╭─ Record extracts

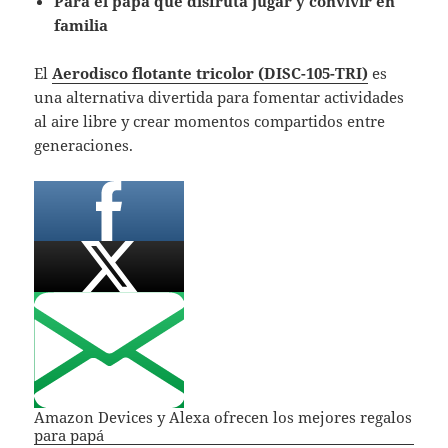
Para el papá que disfruta jugar y convivir en
familia
El
Aerodisco flotante tricolor
(DISC-105-TRI)
es
una alternativa divertida para fomentar actividades
al aire libre y crear momentos compartidos entre
generaciones.
Amazon Devices y Alexa ofrecen los mejores regalos
para papá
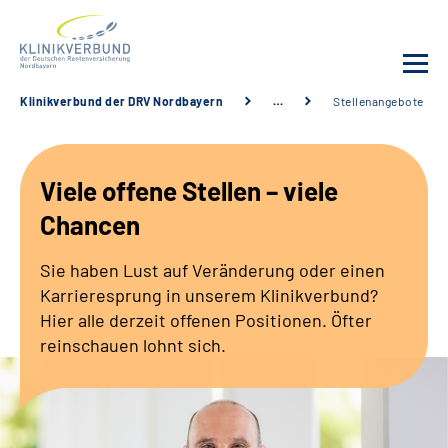
Klinikverbund der DRV Nordbayern
…
Stellenangebote
Unsere Kliniken
Viele offene Stellen – viele
Behandlungsangebot
Chancen
Sozialdienste & Zuweisende
Sie haben Lust auf Veränderung oder einen
Karrieresprung in unserem Klinikverbund?
Karriere
Hier alle derzeit offenen Positionen. Öfter
reinschauen lohnt sich.
Erweiterte Suche
Gebärdensprache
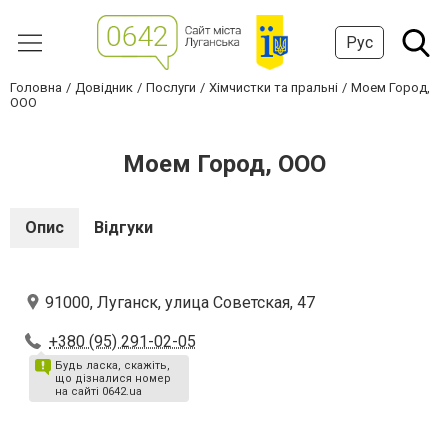
Рус
Головна
Довідник
Послуги
Хімчистки та пральні
Моем Город,
ООО
Моем Город, ООО
Опис
Відгуки
91000, Луганск, улица Советская, 47
+380 (95) 291-02-05
Будь ласка, скажіть,
що дізналися номер
на сайті 0642.ua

╰─

### Work instructions
The answer should consist of every line above in which "papá" appears.

### Answer to the problem
Para el papá que disfruta jugar y convivir en
para papá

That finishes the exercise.